# Berkline to Shut Down, Liquidate



## fitzwaddle (Aug 25, 2010)

http://www.cepro.com/article/berkline_to_shut_down_liquidate



> March 30, 2011
> Consumers soon will have to find another comfy seating option for their home theaters.
> 
> Furniture Today reported that Berkline is planning to shutter its business and liquidate all of its assets. CE Pro has confirmed the news with Berkline’s PR rep.
> ...


----------



## RSH (Jul 28, 2006)

I would not write their products off just yet ...


----------



## fitzwaddle (Aug 25, 2010)

Good to hear there may be hope, thanks Roman


----------



## RSH (Jul 28, 2006)

There should always be hope


----------



## nholmes1 (Oct 7, 2010)

Interesting Roman, got any info you could pass on?


----------



## RSH (Jul 28, 2006)

Not yet, I am working on it.
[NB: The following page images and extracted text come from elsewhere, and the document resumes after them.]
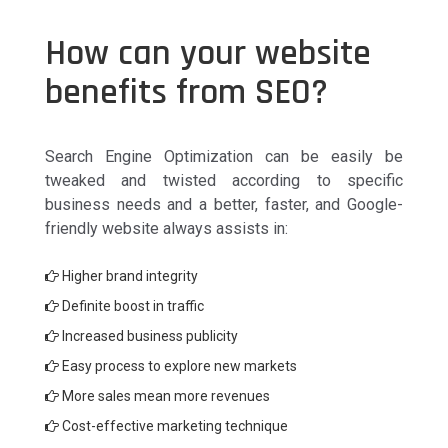
How can your website
benefits from SEO?
Search Engine Optimization can be easily be
tweaked and twisted according to specific
business needs and a better, faster, and Google-
friendly website always assists in:
Higher brand integrity
Definite boost in traffic
Increased business publicity
Easy process to explore new markets
More sales mean more revenues
Cost-effective marketing technique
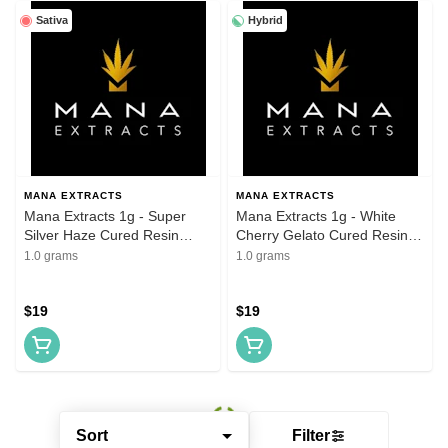
Sativa
Hybrid
MANA EXTRACTS
MANA EXTRACTS
Mana Extracts 1g - Super
Mana Extracts 1g - White
Silver Haze Cured Resin
Cherry Gelato Cured Resin
Cartridges
Cartridges
1.0 grams
1.0 grams
$19
$19
Sort
Filter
Stay tuned


----------



## tcarcio (Jun 27, 2007)

The article doesn't sound too hopefull to me.


----------



## Tonto (Jun 30, 2007)

Seems like even name brand companies are suffering in this economy. I wonder how the liquidation will happen...will we be able to buy some of their products?


----------



## Jasonpctech (Apr 20, 2010)

, don't want to take seating off my wish list. But thats the problem isn't it, who has disposable income right now? Oh well the couch and Lazyboy will have to do for a couple more years.


----------